MARS5 speech model (TTS) from CAMB.AI

https://www.camb.ai

GNU Affero General Public License v3.0

2.53k stars 206 forks source link

Any way to manually force phonemes? Issue with incorrect utterances of common words #29

Closed platform-kit closed 2 months ago

platform-kit commented 5 months ago

Tried to generate some outputs using this sentence from the demo's instructions:

We provide several generation candidates when you synthesize text, and attempt to pick the best one on the right.

The word "several" simply WILL NOT come out correctly. It comes out as "seeval," "seeral," "seel," etc.

I am sure this is a byproduct of being an early release, but I want to flag it now as I think that in addition to training there ought to be a way to manually pass in pronunciation data using ssml

Example:

 <phoneme alphabet="ipa" ph="ˌmænɪˈtoʊbə">manitoba</phoneme>
 <phoneme alphabet="x-sampa" ph='m@"hA:g@%ni:'>mahogany</phoneme>

This way, if the autoregressive model repeatedly guesses incorrectly (i.e. on an unusual name), there is a way to force the right result.

akshhack commented 5 months ago

Hey @platform-kit just to be sure. Did you try out the new checkpoints?

platform-kit commented 5 months ago

@akshhack I'm not sure. I used the demo linked on the readme, yesterday. So if you updated the demo with the new checkpoints, then, yes.

akshhack commented 5 months ago

Let me know if you can confirm and always drop some samples; @NourAlMerey it'll be useful for us to maybe to create a report / issue template. Thanks!

NourAlMerey commented 5 months ago

@akshhack good idea. Will do that.

platform-kit commented 4 months ago

@akshhack Here's a sample from the replicate demo

Input: We provide several generation candidates when you synthesize text, and attempt to pick the best one on the right.

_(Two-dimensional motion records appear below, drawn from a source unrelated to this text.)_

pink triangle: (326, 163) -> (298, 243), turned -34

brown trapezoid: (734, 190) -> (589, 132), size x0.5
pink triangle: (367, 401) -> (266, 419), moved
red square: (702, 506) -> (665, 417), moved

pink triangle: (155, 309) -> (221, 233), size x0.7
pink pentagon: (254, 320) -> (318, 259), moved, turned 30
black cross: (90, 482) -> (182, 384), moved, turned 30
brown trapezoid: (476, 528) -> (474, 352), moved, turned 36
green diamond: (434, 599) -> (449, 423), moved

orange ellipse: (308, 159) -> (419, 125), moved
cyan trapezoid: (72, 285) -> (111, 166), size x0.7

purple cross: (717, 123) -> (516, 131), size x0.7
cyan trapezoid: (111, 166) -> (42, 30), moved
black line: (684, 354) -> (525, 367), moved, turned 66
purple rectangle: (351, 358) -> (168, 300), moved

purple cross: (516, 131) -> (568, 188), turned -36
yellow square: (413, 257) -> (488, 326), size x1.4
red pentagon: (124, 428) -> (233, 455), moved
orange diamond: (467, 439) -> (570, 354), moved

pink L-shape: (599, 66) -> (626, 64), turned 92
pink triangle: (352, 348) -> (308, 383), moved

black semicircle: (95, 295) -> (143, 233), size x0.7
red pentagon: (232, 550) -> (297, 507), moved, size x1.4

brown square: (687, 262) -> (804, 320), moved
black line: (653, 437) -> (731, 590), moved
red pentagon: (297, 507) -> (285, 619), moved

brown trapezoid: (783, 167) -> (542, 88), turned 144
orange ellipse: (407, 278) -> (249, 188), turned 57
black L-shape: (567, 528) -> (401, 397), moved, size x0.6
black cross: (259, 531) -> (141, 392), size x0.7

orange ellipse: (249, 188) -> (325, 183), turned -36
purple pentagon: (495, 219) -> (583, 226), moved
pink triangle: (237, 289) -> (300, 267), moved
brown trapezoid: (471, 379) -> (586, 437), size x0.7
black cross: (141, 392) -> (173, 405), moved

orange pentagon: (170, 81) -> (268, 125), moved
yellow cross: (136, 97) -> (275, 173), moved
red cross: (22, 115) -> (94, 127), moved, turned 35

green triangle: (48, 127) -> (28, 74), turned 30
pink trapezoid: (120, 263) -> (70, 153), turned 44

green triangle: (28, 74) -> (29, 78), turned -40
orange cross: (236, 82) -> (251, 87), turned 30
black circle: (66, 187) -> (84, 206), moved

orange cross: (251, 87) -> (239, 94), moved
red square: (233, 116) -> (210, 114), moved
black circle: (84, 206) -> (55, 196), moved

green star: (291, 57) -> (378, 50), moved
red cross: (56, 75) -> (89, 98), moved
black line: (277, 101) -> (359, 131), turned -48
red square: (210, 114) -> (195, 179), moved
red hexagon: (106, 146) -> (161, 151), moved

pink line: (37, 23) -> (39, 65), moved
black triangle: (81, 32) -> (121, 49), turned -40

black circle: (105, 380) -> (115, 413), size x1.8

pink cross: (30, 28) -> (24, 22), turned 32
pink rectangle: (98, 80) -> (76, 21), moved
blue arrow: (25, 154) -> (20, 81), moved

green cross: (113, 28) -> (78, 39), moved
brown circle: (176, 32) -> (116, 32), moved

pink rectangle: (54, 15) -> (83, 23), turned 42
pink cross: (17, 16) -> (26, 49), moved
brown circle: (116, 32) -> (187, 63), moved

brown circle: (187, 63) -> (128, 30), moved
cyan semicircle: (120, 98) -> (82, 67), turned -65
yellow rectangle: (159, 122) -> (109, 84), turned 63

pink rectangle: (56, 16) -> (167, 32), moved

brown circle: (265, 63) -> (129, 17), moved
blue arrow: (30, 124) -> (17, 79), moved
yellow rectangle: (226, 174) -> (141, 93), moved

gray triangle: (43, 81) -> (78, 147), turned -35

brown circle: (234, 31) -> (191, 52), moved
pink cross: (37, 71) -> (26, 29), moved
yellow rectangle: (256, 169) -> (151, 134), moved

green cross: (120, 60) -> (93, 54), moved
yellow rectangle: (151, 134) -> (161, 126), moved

Ref Audio: https://files.catbox.moe/be6df3.wav

Transcript: We actually haven't managed to meet demand.

Output: https://files.catbox.moe/07ru0x.mp3

API version: https://replicate.com/camb-ai/mars5-tts/versions/097744a80bc07de9293fd35f9997bb86dbbf68a11a1d98c3e1c2295ee5bb89ab

platform-kit commented 4 months ago

Hi guys, just bumping this as I was able to ship a demo on Replicate that uses the new weights and returns audio in the browser based UI

Here's the sample - as you can see it is still not producing correct prosody (notice the mispronunciation on "quality audio"): https://replicate.delivery/pbxt/7XRjuEf1b2QdSSFeTsbFRblEG8ft4nWV3cdfXuK7GeNfFHegJA/output.mp3

replicate demo

predict.py

hubconf.py with latest weights

arnavmehta7 commented 4 months ago

Hey @platform-kit , would you like to make the PR to this file: https://github.com/Camb-ai/MARS5-TTS/blob/master/cog/predict.py Otherwise I will take it up :)

platform-kit commented 4 months ago

@arnavmehta7 NP I'll submit it in the next couple days.